A fund that doesn’t try to do everything gives investors a certain level of confidence. It selects about 100 stocks that have already shown success and places bets that they will continue to do so. The SPMO’s thesis is that. The Invesco S&P 500 Momentum ETF has subtly increased from a 52-week low of $101.88 to a high of $146.79, a move that most people paying attention to larger, louder funds most likely missed completely. It’s straightforward, almost uncomfortable.
The ETF tracks the S&P 500 Momentum Index, which concentrates capital in the approximately 100 S&P 500 components with the best volatility-adjusted price performance. With almost 9% of the portfolio, NVIDIA is at the top, followed by Micron Technology at 6.42% and Broadcom at slightly under 8%. Alphabet is mentioned twice, with Class A and Class C shares making up almost 10% of the total. Chipmakers and pharmaceutical giant Johnson & Johnson are seated next to Exxon Mobil and Caterpillar. It looks like a strange mix. And it’s effective.
Invesco S&P 500® Momentum ETF — Key Information
| Full Name | Invesco S&P 500® Momentum ETF |
| Ticker Symbol | SPMO |
| Exchange | NYSE Arca |
| Current Price | $144.45 USD (−1.11% today) |
| 52-Week Range | $101.88 — $146.79 |
| Pre-Market Price | $146.73 (+1.58%) |
| Net Assets | $15.98 Billion (as of Apr 30, 2026) |
| Expense Ratio | 0.13% (gross and net) |
| Underlying Index | S&P 500 Momentum Index |
| Number of Holdings | 101 total securities |
| Top Holding | NVIDIA Corp (8.99%) |
| Morningstar Rating | Silver Medalist (quantitative, Mar 31, 2026) |
| Distribution Yield (TTM) | 0.70% |
| 30-Day SEC Yield | 0.77% (as of Apr 30, 2026) |
| Shares Outstanding | 127.5 million |
| Instrument Type | Exchange Traded Fund (ETF) |
| Tracking Error | 10.84% |
With its current net assets of about $15.98 billion, the fund is by no means a niche product. By today’s ETF standards, it is practically free to own at an expense ratio of 0.13%. It appears that a new class of investors has been attracted by the low cost and strong recent performance. These investors are not index purists or active stock pickers, but rather those in the middle who seek a type of carefully chosen passive exposure. Morningstar has taken notice; as recently as March 31, 2026, it gave SPMO a Silver Medalist rating, citing its personnel, process, and elements the company believes will lead to future category-relative outperformance.
However, it’s important to consider how the fund’s structure increases both risks and gains. Momentum tactics have a proven track record of performing flawlessly—until they don’t. The stocks that carried a momentum portfolio may reverse violently when markets rotate sharply, and the subsequent rebalancing may be brutal. This isn’t a dull ride, according to SPMO’s tracking error of 10.84%. The current composition, which is strongly skewed toward semiconductors and big tech, might represent a market moment rather than a long-term structural reality.

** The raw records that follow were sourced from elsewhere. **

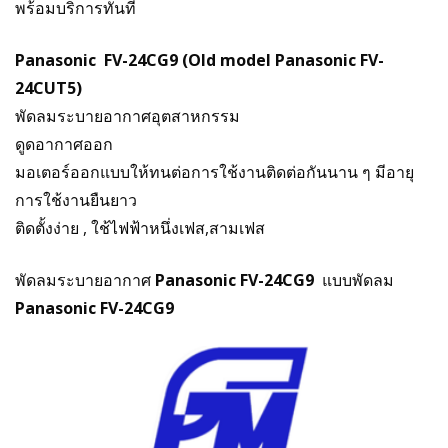
พร้อมบริการทันที
Panasonic FV-24CG9 (Old model Panasonic FV-
24CUT5)
พัดลมระบายอากาศอุตสาหกรรม
ดูดอากาศออก
มอเตอร์ออกแบบให้ทนต่อการใช้งานติดต่อกันนาน ๆ มีอายุ
การใช้งานยืนยาว
ติดตั้งง่าย , ใช้ไฟฟ้าหนึ่งเฟส,สามเฟส
พัดลมระบายอากาศ
Panasonic FV-24CG9
แบบพัดลม
Panasonic FV-24CG9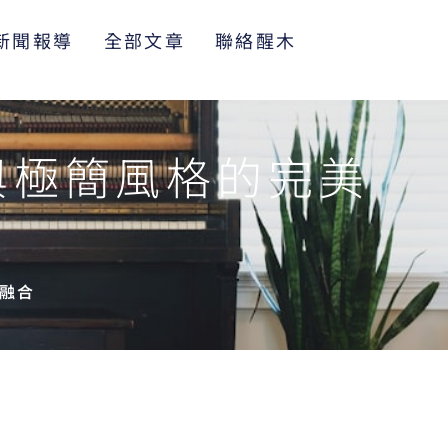
新聞報導
全部文章
聯絡醒木
與極簡風格的完美
美融合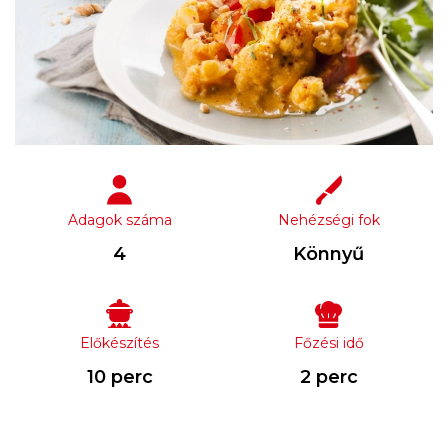
Adagok száma
Nehézségi fok
4
Könnyű
Előkészítés
Főzési idő
10 perc
2 perc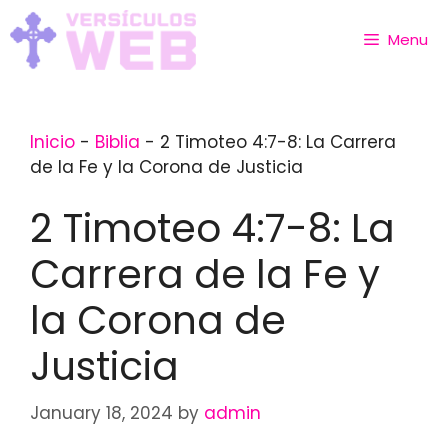
Skip
to
Menu
content
Inicio
-
Biblia
-
2 Timoteo 4:7-8: La Carrera
de la Fe y la Corona de Justicia
2 Timoteo 4:7-8: La
Carrera de la Fe y
la Corona de
Justicia
January 18, 2024
by
admin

Nevertheless, it’s difficult to ignore the fund’s apparent ability to capture a genuine aspect of market movement. The methodology carefully weighs the outperformance against volatility, so the stocks in SPMO aren’t random; they got there by outperforming. This isn’t the careless, Reddit-forum kind of momentum chasing. It’s a quantitative framework that has been applied with some discipline, which may be why institutional money has settled in. Fidelity enumerates it. It is rated by Morningstar. With 127.5 million shares outstanding and an average daily volume of about two million, it is evident that regular investors are purchasing it.

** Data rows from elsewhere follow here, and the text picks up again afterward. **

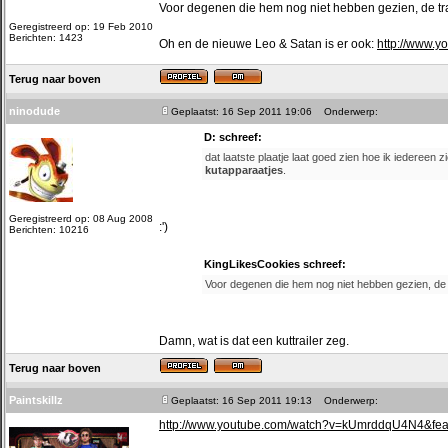
Voor degenen die hem nog niet hebben gezien, de tra
Geregistreerd op: 19 Feb 2010
Berichten: 1423
Oh en de nieuwe Leo & Satan is er ook:
http://www.
Terug naar boven
ninodude
Geplaatst: 16 Sep 2011 19:06
Onderwerp:
D: schreef:
dat laatste plaatje laat goed zien hoe ik iedereen 
kutapparaatjes
.
Geregistreerd op: 08 Aug 2008
:')
Berichten: 10216
KingLikesCookies schreef:
Voor degenen die hem nog niet hebben gezien, de t
Damn, wat is dat een kuttrailer zeg.
Terug naar boven
Paintskillz
Geplaatst: 16 Sep 2011 19:13
Onderwerp:
http://www.youtube.com/watch?v=kUmrddqU4N4&fe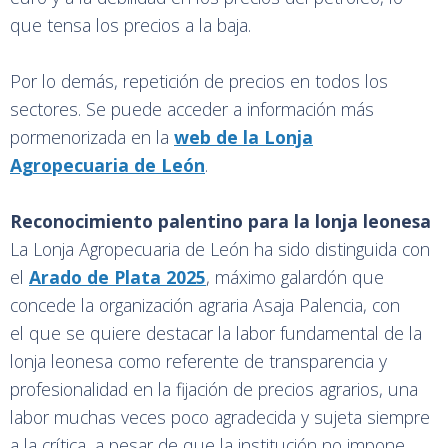
que tensa los precios a la baja.
Por lo demás, repetición de precios en todos los
sectores. Se puede acceder a información más
pormenorizada en la
web de la Lonja
Agropecuaria de León
.
Reconocimiento palentino para la lonja leonesa
La Lonja Agropecuaria de León ha sido distinguida con
el
Arado de Plata 2025
, máximo galardón que
concede la organización agraria Asaja Palencia, con
el que se quiere destacar la labor fundamental de la
lonja leonesa como referente de transparencia y
profesionalidad en la fijación de precios agrarios, una
labor muchas veces poco agradecida y sujeta siempre
a la crítica, a pesar de que la institución no impone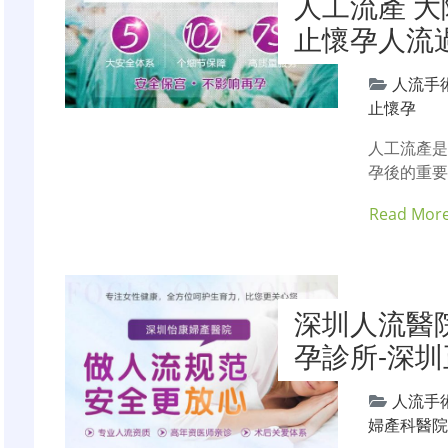
人工流產 大
止懷孕人流
人流手
止懷孕
人工流產
孕後的重要
Read Mor
深圳人流醫
孕診所-深
人流手
婦產科醫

The fund was trading at $146.73 pre-market on May 13, up 1.58% before the bell, continuing its springtime rebound following a difficult period earlier in the year. It’s genuinely unclear if that momentum—the word seems almost too appropriate here—carries through. The relationship between the Federal Reserve’s signals, tech earnings, and tariff policy has been erratic. SPMO feels every tremor because of what it owns.
In the end, the fund is a wager on continuation, meaning that what has been rising will continue to rise long enough for the subsequent rebalancing to capture it. Philosophically, some investors find that unsatisfactory. It is refreshing to others. However, SPMO is no longer a point of contention with almost $16 billion parked inside. It makes a claim.